Cities are powerful local authorities and can fulfil the role of global changemakers when it comes to climate initiatives, research by Arup shows. Although many cities do not fully own or operate their assets and functions, almost half set and enforce its policies and regulation, as well as their vision. According to the consulting firm, cities should capitalise on their power to make climate action happen, in partnership with businesses, investors and civil society.

C40 Cities
The C40 Cities Climate Leadership Group is an organisation of 75 affiliated cities set up to help local government authorities in some of the largest metropolitan areas deal with climate change issues in their municipalities. The cities involved are some of the largest in the world, and include Mexico City, Beijing and Amsterdam. The cities combined have an inhabitancy of 550+ million people, and generate 25% of global GDP.

C40 cities

As it stands the hopes for the continued prosperity of everyone on the planet partly rest at the national government level and the policy decisions to come out of the Copenhagen 21 Conference later this year. Yet while broad policy decisions are achievable at the highest level, the implementation of climate initiatives is in certain instances better achieved by local power holders, with cities and their local authorities some of the most powerful. In a recent research report, titled ‘Powering Climate Action’, consulting firm Arup joined the C40 Group as well as the City Leadership Initiative at University College London (UCL) to discover the power level cities have in bringing climate actions into effect.

Local powerhouses
The report highlights that cities are able to exert power locally through a variety of different dimensions of control – from creating vision to defining how assets can be utilised. To find out the distribution of the kinds of powers available to the cities in the implementation of climate mitigation strategies, the researchers used the C40 Powers data that contains data points on powers that cities hold over different sectors of city operations. These powers are expressed along four dimensions, including: own-operate; set-enforce policies and regulations; control budget; and set vision.
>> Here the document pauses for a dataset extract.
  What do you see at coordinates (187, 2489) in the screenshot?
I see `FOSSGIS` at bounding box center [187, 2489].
Owner-operator power and set enforce policies

From the data available, it was found that only 34% of cities fully own and operate their asset/functions, 28% do not own or operate the cities asset/functions, while 19% have partial control. The power to set and enforce policy and regulations is in the hands of 46% of local authorities, while 31% can influence the setting and enforcement of policy. Of the cities, 14% had no influence on the setting and enforcement of policies.
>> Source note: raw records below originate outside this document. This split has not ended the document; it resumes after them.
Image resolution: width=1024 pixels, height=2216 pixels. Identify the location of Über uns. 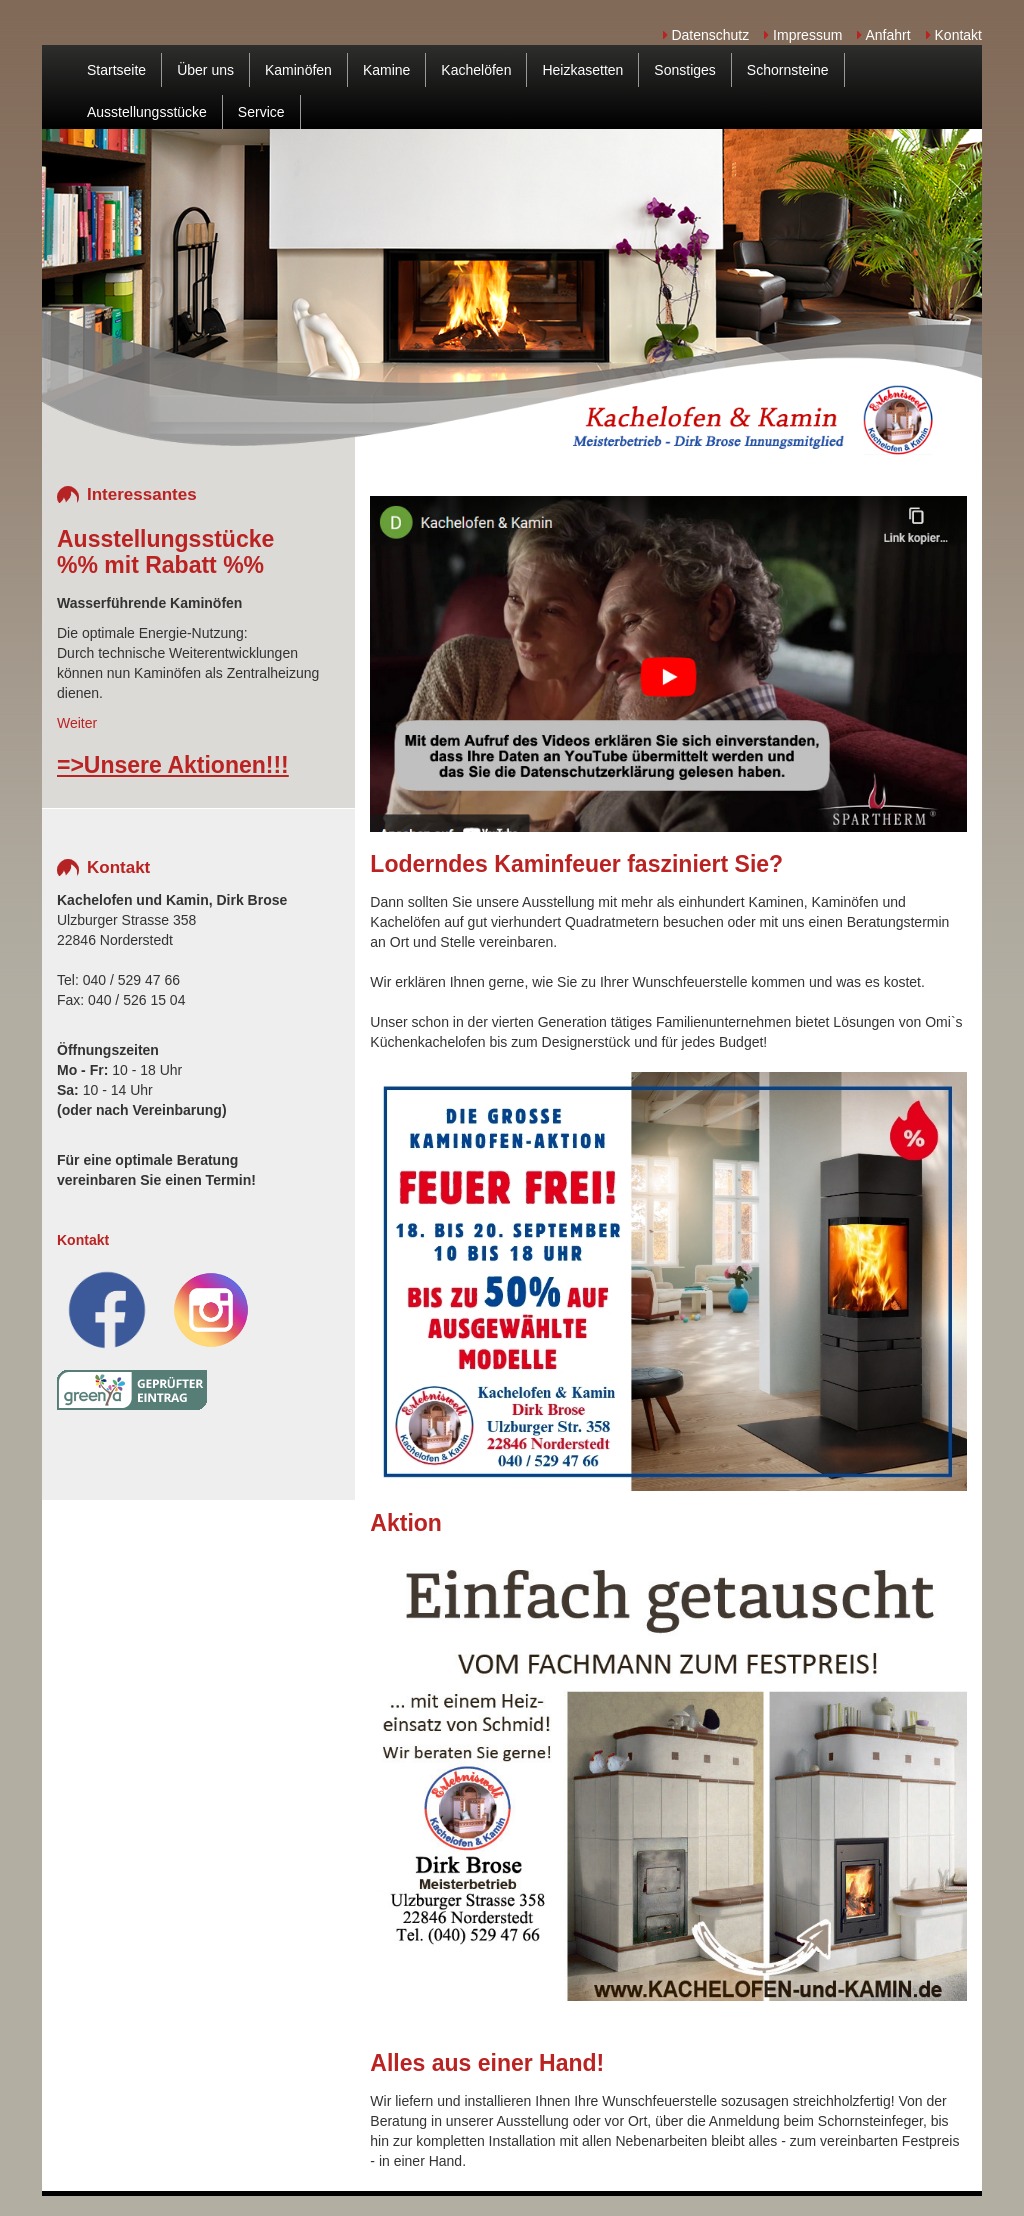
(205, 70).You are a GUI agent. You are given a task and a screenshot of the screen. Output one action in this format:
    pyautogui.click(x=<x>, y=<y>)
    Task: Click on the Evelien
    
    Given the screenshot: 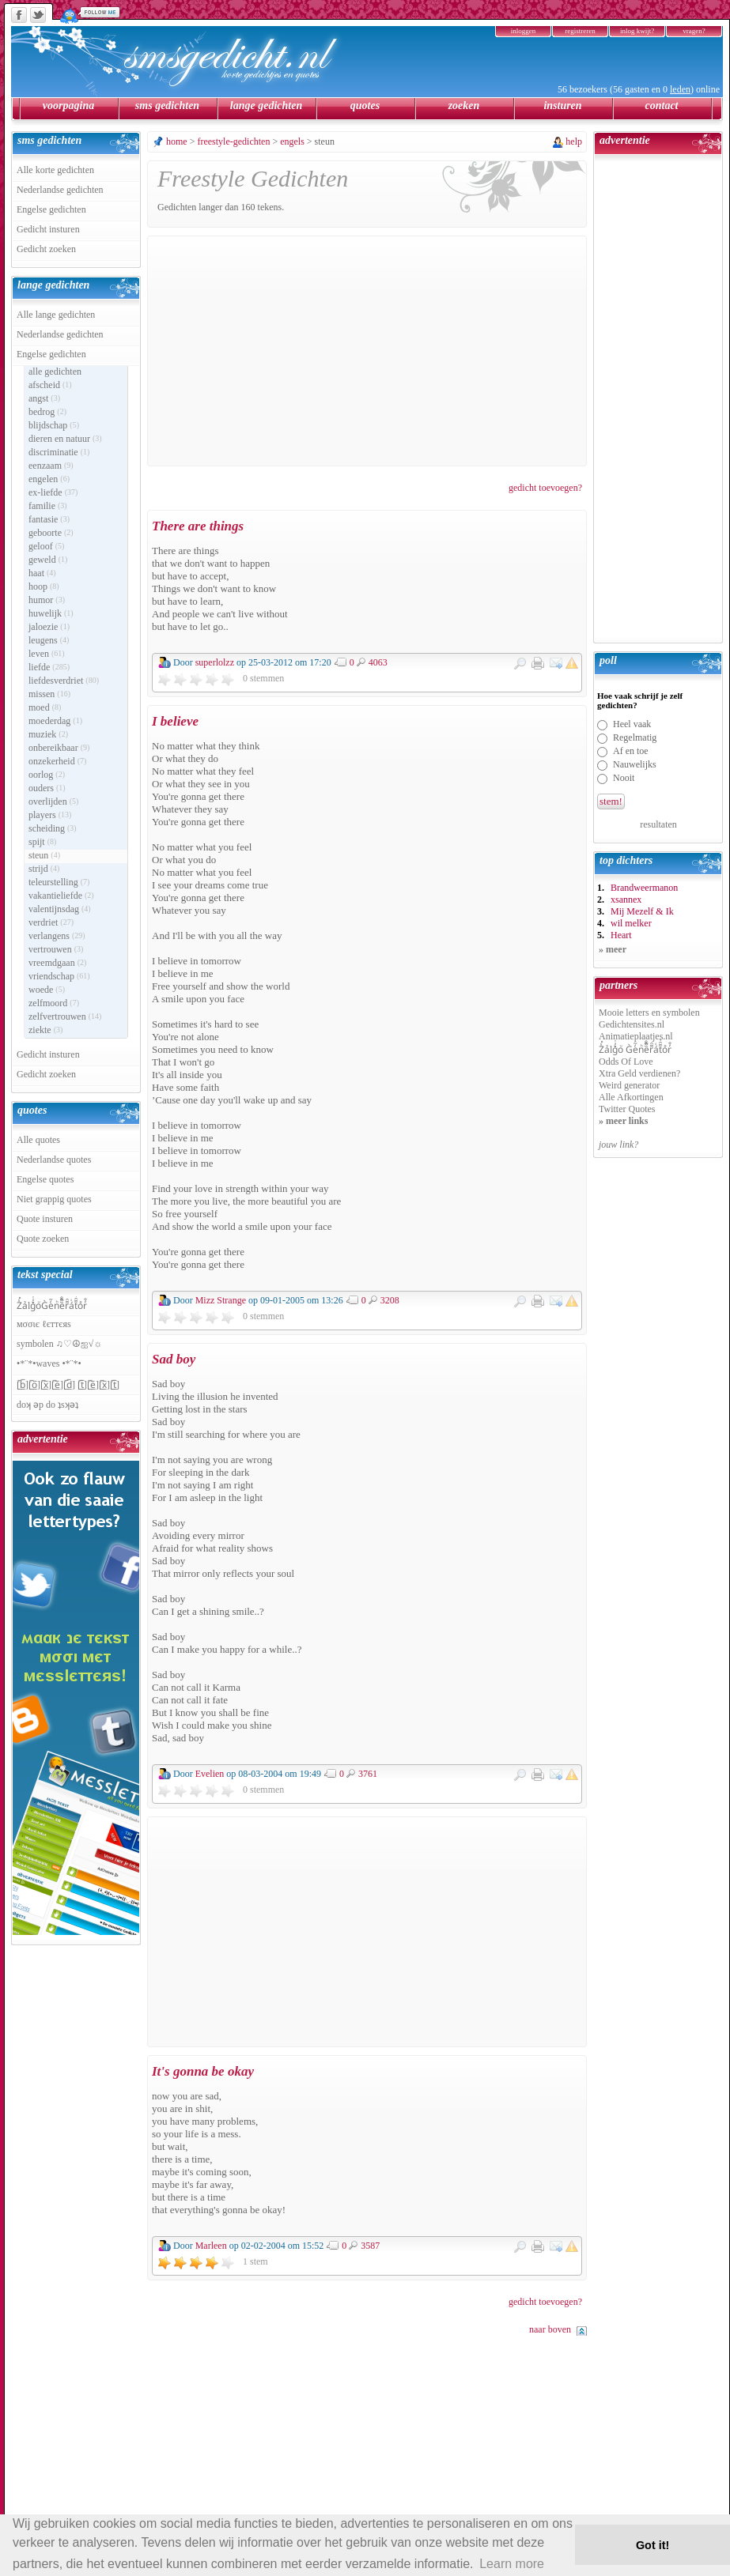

The level of power in budgetary matters too varies considerably across affiliated cities, with 38% enjoying full control, while 32% have influence over the budget of assets and functions. Just under a third (30%) however says that they have no control over assets and functions. The power to set a vision for the city, including for climate mitigation, is open to 46% of cities and a further 42% can influence the long term vision.

Control budget and setting vision power

Sector powerbase
In terms of setting the policy in specific assets/functions, different cities have different levels of control across the board. Most cities have complete control over city roads, on-street parking, pavement and sidewalks, as well as municipally owned fleets. Airports, inter-city rail and freight, ports and undergrounds, on the other hand, fall for the most part outside the four dimensions of power. Private vehicles are the least in the power of the city, with only vision and regulations applicable.
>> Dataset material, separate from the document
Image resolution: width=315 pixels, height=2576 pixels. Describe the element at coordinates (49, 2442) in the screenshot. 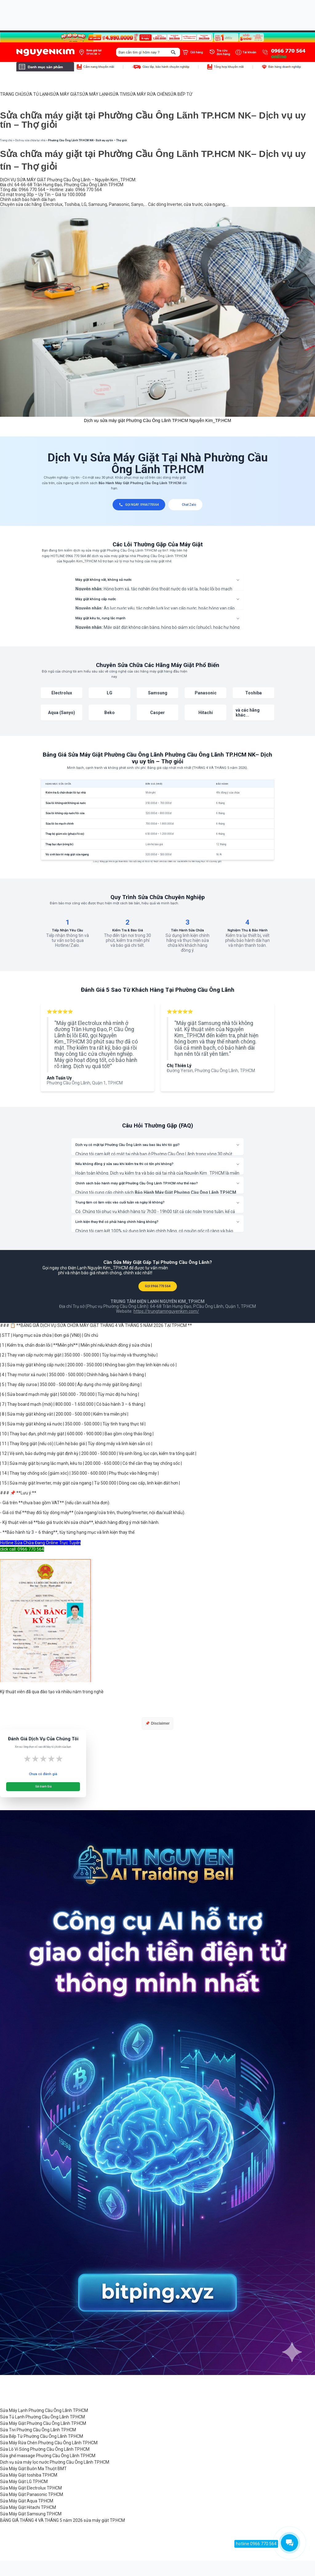

I see `Sửa Máy Rửa Chén Phường Cầu Ông Lãnh TP.HCM` at that location.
Local transport assets and functions

With the generation and use of energy a primary generator of greenhouse gasses, the level of power cities have over the generation and distribution of energy supply assets and functions may have considerable effect on the long-term policy initiatives introduced by cities to reduce their carbon footprints. From the research it becomes clear that city leaders have some influence over the way energy flows within city boundaries, with particularly distributed power generation and direct heating-cooling being able to be influenced by city authorities. The report notes that centralised power generation is the furthest from city control, followed by retail power distribution. 

Local energy supply assets and functions

Commenting on the ‘limited’ power of cities and their role in climate initiatives, Paula Kirk, Energy and Climate Change Leader at Arup, says: “When it comes to delivering action, the way cities use their power is more important than the dimensions of power they have. Limited power need not mean limited action for cities; there is enormous potential for partnerships with other cities, private businesses, investors and civil society to further climate action. We hope that the insight in the report helps to improve the measurement, management and strategic planning of climate action in cities, and helping to accelerate meaningful action on climate change.”